Attorney Scott Kaufman sues automakers. Like us, he's seen companies hushing more consumers. "It's horrible," Kaufman said. "What they're saying is 'Look, we've been cheating people and hurting people, but we don't want anyone to know.'"

Kaufman says agreeing to keep quiet forever puts the crosshairs on the consumer who agrees to the NDA.

"If you ever say anything to anybody," it could lead to legal trouble, Kaufman said. "What if you never did, and they say that you did?  They can still sue you. You've got to hire a lawyer. It'll cost a fortune."

If you're ever faced with non-disclosure, what can you do about it?  Santa Clara University law professor Anna Han says consumers may be able to negotiate. Confidentiality is sometimes just one part of a written settlement.

"If you think about it, all this is to the benefit of the company," Han said. "The consumer can say, 'I won't agree to this provision.' You can cross it out.

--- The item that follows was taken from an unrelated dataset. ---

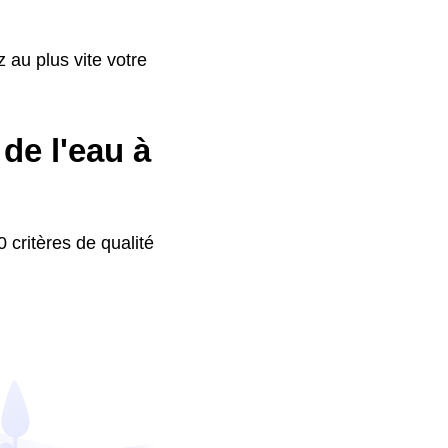
 au plus vite votre
de l'eau à
 critères de qualité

You can initial it, have the other party initial it -- it's no longer in the contract."

It's possible a business might still insist on confidentiality. University of San Francisco law professor Robert Talbot says this is where consumers can determine how much their silence is worth.

"Depends on the money," Talbot said. "Depends on how mad I am."

Kaufman agrees. He says consumers should tell the company to pay them above and beyond the refund -- in exchange for their silence.

"Ask for maybe $10,000 to sign [an NDA]", he said.

In addition to cash, Kaufman says consumers should weigh whether they're also signing away their right to file a complaint with the government. New consumer protection laws arise from consumers' reports to regulators. Han says consumers could be signing away their chance to warn others about a defective product or a deceptive service.

"If it turns into something more than your particular case, like a massive class-action or a real product liability situation, you're silenced," Han said. "The manufacturer gets away with things that perhaps they shouldn't."

Attorneys we spoke with offered differing opinions, but they all agree on this: Get expert advice. If you're asked to keep something confidential, you probably want to have a lawyer look at it to make sure your silence is in your best interest.